Authorities in Punjab also face questions about how best to tackle the province’s militants. Last month, Interior Minister Rehman Malik raised the prospect of a military operation “on the pattern” of those conducted in the northwest and tribal areas. But the Pakistan Army, which says that it is overstretched along the western border, is in no mood to open a new domestic front. And many analysts dismiss such proposals as alarmist. “There is a problem in Punjab,” says security analyst Rana. “The Punjabi Taliban networks, sectarian groups and Kashmiri jihadist groups are active there. But it’s not going to be the next Swat Valley. There’s a huge difference. The militants lack public support that they have in Pashtun areas and with a clear policy they can control the situation.”
The immediate challenge is to enhance the counterterrorism capability of local law-enforcement institutions. While police pay has been improved, repeated attacks on Lahore, Punjab’s capital and Pakistan’s second largest city, demonstrate that the force remains unable to thwart attacks. Part of the answer lies in better training and equipment; the rest in making the best use of existing resources. “A real crackdown would mean arresting those terrorists who are providing the logistics, the hideouts and the madrasah recruits,” says Rana. “To do that, the police need to have better coordination with the intelligence agencies.”
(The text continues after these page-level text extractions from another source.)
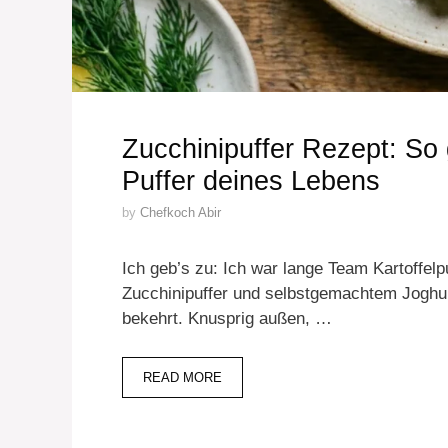
Zucchinipuffer Rezept: So 
Puffer deines Lebens
by
Chefkoch Abir
Ich geb’s zu: Ich war lange Team Kartoffelp
Zucchinipuffer und selbstgemachtem Joghurt
bekehrt. Knusprig außen, …
READ MORE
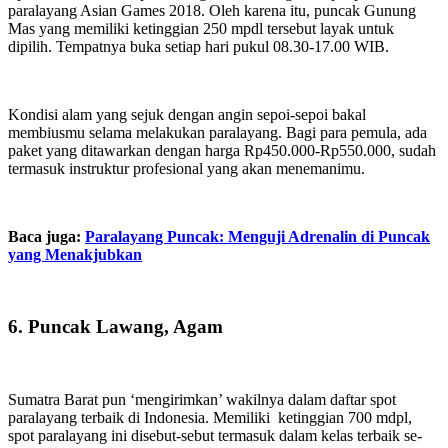
paralayang
Asian
Games 2018. Oleh karena itu, puncak Gunung
Mas yang memiliki ketinggian 250 mpdl tersebut layak untuk
dipilih. Tempatnya buka setiap hari pukul 08.30-17.00 WIB.
Kondisi alam yang sejuk dengan angin sepoi-sepoi bakal
membiusmu selama melakukan paralayang. Bagi para pemula, ada
paket yang ditawarkan dengan harga Rp450.000-Rp550.000, sudah
termasuk instruktur profesional yang akan menemanimu.
Baca juga:
Paralayang Puncak: Menguji Adrenalin di Puncak
yang Menakjubkan
6. Puncak Lawang, Agam
Sumatra Barat pun ‘mengirimkan’ wakilnya dalam daftar spot
paralayang terbaik di Indonesia. Memiliki ketinggian 700 mdpl,
spot paralayang ini disebut-sebut termasuk dalam kelas terbaik se-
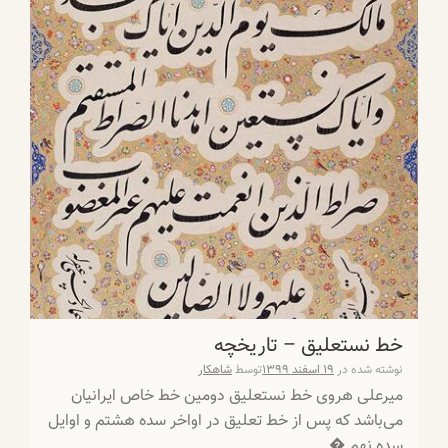
خط نستعلیق – تاریخچه
نوشته شده در
۱۹ اسفند ۱۳۹۹
توسط
شاهکار
میرعلی هروی خط نستعلیق دومین خط خاص ایرانیان
می‌باشد که پس از خط تعلیق در اواخر سده هشتم و اوایل
سده نهم �...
Institutional weakness is also clear in the judicial system, which often results in the release of arrested terror suspects. “The law-enforcement authorities will have to do a lot of work to make sure that the evidence is there to be able to prosecute them,” says Rana. Those steps are important not just in ensuring justice is done, but also in giving the police the confidence to take on the militants. “If a police officer is afraid that the militants will be let off the hook and take revenge, who is going to have the confidence to stand up to them?” says a senior Punjab official, speaking on condition of anonymity. “You have to make sure they stay behind bars, or go for extrajudicial killings and hope for the best. Right now, neither is happening.”